Detecting Adversarial Example Using Ensemble Method on Deep Neural Network (딥뉴럴네트워크에서의 적대적 샘플에 관한 앙상블 방어 연구)

  • Kwon, Hyun;Yoon, Joonhyeok;Kim, Junseob;Park, Sangjun;Kim, Yongchul
    • Convergence Security Journal
    • /
    • v.21 no.2
    • /
    • pp.57-66
    • /
    • 2021
  • Deep neural networks (DNNs) provide excellent performance for image, speech, and pattern recognition. However, DNNs sometimes misrecognize certain adversarial examples. An adversarial example is a sample that adds optimized noise to the original data, which makes the DNN erroneously misclassified, although there is nothing wrong with the human eye. Therefore studies on defense against adversarial example attacks are required. In this paper, we have experimentally analyzed the success rate of detection for adversarial examples by adjusting various parameters. The performance of the ensemble defense method was analyzed using fast gradient sign method, DeepFool method, Carlini & Wanger method, which are adversarial example attack methods.
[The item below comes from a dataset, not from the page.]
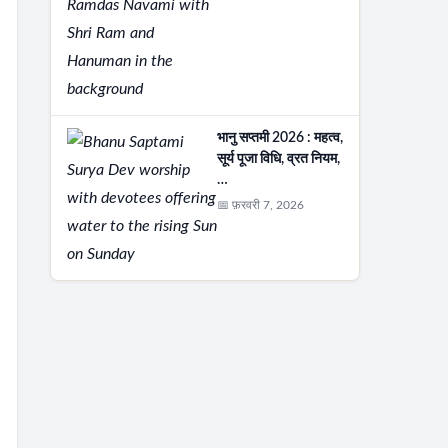
भानु सप्तमी 2026 : महत्व,
सूर्य पूजा विधि, व्रत नियम,
…
📅 फ़रवरी 7, 2026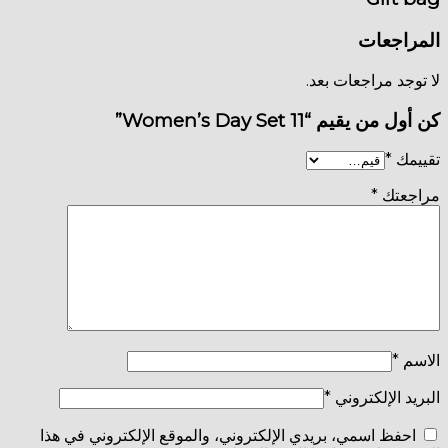
إلكتروني، والموقع الإلكتروني في هذا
Moreover, we used MNIST as experimental data and Tensorflow as a machine learning library. As an experimental method, we carried out performance analysis based on three adversarial example attack methods, threshold, number of models, and random noise. As a result, when there were 7 models and a threshold of 1, the detection rate for adversarial example is 98.3%, and the accuracy of 99.2% of the original sample is maintained.